While O’Hara was finishing “Second Avenue,” another of his collaborations with a painter was exhibited in Grace Hartigan’s show opening on April 7 at Tibor de Nagy. As O’Hara had been writing poems to Hartigan, including “Portrait of Grace,” based, he said, on “Rivers’ drawing of Grace as a girl monk,” she wanted to make paintings with his poems. So he gave her twelve of his original nineteen “Pastorals” and called them “Oranges,” saying as he handed them over to her, “How about a dozen oranges?” These led to the twelve oil paintings on paper—Hartigan couldn’t afford canvas that month—that were displayed on cardboard nailed to the gallery’s wall. “It coincided with a time when I was moving out of completely abstract work into imagery,” says Hartigan. “So he was handing me image after image after image in these things.” A few days before the show Myers decided to mimeograph O’Hara’s poems and bind them in gray three-hole paper binders of the style used by schoolchildren on which Hartigan painted about twenty original covers.

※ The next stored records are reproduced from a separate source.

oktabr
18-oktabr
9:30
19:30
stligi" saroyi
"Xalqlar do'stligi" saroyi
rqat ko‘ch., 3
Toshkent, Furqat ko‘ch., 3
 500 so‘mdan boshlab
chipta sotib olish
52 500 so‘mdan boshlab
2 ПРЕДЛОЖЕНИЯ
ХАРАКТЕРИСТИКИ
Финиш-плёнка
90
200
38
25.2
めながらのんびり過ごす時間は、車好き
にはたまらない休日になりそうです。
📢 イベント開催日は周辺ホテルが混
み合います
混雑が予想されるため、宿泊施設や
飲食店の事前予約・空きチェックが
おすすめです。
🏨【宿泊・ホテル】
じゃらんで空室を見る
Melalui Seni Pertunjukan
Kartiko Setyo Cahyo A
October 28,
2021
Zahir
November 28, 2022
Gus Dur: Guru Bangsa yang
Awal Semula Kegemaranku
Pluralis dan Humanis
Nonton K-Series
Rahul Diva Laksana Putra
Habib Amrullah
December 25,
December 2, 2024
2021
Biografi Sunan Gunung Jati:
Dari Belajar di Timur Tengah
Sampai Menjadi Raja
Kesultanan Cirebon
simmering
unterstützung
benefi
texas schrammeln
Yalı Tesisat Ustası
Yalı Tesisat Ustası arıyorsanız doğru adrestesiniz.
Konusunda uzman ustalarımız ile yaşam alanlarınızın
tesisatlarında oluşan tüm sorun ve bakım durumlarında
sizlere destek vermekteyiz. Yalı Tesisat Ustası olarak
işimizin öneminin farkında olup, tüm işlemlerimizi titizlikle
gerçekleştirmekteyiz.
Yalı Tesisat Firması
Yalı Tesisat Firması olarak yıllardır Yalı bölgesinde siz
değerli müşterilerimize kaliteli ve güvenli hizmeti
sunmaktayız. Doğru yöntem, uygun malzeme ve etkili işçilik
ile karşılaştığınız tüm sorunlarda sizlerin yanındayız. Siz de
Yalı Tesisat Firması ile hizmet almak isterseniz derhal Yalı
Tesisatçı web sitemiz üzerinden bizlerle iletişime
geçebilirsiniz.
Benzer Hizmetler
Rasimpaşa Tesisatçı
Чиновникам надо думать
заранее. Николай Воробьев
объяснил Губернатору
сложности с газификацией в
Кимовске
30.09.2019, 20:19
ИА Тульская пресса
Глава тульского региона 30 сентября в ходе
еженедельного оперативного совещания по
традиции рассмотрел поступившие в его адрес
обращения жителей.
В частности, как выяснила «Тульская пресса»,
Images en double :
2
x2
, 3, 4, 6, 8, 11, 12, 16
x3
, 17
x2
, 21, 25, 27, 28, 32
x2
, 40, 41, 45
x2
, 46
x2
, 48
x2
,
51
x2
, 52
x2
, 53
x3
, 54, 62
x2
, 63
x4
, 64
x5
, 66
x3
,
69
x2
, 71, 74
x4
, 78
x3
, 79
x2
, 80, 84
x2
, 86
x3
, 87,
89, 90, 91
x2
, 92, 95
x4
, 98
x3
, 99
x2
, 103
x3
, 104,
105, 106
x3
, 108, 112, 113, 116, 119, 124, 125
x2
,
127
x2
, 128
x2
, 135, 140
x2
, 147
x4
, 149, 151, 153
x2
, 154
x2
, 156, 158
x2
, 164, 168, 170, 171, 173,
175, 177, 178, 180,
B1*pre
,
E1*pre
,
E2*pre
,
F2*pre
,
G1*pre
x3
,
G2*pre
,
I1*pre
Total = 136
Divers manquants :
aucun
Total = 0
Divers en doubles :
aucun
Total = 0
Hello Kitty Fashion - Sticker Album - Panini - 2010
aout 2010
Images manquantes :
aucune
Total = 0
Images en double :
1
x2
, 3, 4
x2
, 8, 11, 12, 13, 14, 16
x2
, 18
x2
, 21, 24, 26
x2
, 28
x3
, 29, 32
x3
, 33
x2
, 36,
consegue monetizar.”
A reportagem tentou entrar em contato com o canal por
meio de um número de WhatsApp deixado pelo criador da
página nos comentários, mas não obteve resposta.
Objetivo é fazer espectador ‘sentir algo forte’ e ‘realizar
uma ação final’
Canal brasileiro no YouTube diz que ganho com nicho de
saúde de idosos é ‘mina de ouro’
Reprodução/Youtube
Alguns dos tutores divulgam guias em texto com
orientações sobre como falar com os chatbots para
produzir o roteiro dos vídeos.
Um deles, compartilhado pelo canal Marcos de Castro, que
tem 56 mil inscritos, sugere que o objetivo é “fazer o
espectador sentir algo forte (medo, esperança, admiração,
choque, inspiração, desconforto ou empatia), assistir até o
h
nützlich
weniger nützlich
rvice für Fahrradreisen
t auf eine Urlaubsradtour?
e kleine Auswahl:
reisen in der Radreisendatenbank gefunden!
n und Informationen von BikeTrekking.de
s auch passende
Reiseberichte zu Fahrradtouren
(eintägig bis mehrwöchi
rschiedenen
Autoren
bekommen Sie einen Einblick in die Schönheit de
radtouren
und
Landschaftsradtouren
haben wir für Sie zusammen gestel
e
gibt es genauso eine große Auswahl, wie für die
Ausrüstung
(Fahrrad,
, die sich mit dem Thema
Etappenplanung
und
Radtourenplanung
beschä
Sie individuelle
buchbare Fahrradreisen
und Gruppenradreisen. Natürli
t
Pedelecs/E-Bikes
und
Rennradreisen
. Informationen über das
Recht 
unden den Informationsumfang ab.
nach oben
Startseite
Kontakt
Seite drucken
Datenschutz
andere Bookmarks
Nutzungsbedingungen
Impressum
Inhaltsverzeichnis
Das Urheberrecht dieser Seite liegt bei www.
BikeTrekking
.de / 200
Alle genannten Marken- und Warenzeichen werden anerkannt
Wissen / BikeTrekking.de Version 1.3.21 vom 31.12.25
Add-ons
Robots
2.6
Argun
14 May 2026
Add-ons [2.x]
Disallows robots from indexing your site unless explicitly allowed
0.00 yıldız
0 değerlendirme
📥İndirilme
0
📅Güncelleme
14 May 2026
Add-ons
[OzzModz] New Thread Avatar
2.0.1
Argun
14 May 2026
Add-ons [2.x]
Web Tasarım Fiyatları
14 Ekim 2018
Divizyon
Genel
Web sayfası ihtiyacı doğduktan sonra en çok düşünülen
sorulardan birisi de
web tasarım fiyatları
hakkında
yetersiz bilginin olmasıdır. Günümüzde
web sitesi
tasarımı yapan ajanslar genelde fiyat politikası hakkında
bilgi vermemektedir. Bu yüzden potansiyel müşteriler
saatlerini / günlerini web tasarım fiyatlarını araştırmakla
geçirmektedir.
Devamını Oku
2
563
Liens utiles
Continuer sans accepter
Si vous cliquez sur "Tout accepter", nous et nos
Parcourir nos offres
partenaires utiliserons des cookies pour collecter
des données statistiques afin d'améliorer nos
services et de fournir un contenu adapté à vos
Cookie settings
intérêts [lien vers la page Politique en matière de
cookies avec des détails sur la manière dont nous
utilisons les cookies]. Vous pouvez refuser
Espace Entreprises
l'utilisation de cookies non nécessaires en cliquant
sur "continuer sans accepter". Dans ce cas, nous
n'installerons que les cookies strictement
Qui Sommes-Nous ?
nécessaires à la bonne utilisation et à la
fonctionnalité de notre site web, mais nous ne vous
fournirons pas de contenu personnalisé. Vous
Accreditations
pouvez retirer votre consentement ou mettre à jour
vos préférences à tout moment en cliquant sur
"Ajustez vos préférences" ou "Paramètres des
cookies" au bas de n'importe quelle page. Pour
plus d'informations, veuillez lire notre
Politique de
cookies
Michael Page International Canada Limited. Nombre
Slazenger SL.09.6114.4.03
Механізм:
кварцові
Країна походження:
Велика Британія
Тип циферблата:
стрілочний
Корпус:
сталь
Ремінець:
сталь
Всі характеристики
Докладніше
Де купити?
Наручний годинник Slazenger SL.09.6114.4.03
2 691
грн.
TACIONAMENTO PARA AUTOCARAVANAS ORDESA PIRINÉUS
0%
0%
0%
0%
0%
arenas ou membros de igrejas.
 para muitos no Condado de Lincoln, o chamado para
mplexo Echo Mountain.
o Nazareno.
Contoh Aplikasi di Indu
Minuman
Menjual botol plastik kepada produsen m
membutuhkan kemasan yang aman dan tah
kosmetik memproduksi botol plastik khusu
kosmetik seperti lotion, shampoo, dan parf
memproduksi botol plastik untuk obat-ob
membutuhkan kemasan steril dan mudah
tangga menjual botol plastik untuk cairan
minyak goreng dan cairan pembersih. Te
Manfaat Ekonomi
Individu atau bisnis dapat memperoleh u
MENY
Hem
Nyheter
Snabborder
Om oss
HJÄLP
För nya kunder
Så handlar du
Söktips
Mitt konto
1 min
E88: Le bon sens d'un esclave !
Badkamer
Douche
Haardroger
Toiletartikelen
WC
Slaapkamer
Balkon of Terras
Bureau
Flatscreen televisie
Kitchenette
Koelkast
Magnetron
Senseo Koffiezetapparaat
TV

These were sold for one dollar each. O’Hara was quite sentimental about the show. He kept one of Hartigan’s Oranges paintings over his bed all through the sixties, and in 1956 wrote to her from Boston, “I often think of your paintings for the Oranges—where are the snows of yesteryear?”
During the spring and early summer of 1953 O’Hara, who had been promoted in March to Front Desk Manager at the Museum, was spending as much of his free time as possible at the house Larry Rivers had begun renting in May on Toylsome Lane in Southampton. Although his mother had become by then an enormous burden, O’Hara kept enough warm memories of his own early family life that he enjoyed becoming part of the families of certain of his heterosexual friends. Other people’s families were a curious comfort to him. As Rivers was living with his two sons and his mother-in-law, O’Hara not only had the benefit of their own complicated romantic and artistic collaboration, but also of a family scene. O’Hara became close to Rivers’s two boys, including them in poems such as “Steven” and “Two Shepherds: A Novel” while they referred to him as Uncle Frank, a development that allowed him to express those obliquely paternal impulses that sounded so strongly in his Navy letters to his little brother and sister. Tibor de Nagy recalls that whenever he saw O’Hara during the day in the Hamptons he was with Rivers’s two boys, especially at the beach. Rivers never had any tolerance for the beach and was always impatient to return to the barn that Fairfield Porter, a Southampton resident since 1949, was allowing him to use as a studio. As O’Hara once remarked to a friend, his humor thinly disguising his subliminal desire, “I’m Larry Rivers’ sons’ stepmother.” (The incestuousness threatening this surreal family surfaced in the sixties when a drunken O’Hara made a pass one night at the teenage Steven Rivers, who was “bugged” because, he says, “for all these years I thought I was sort of more like some kind of relative.”)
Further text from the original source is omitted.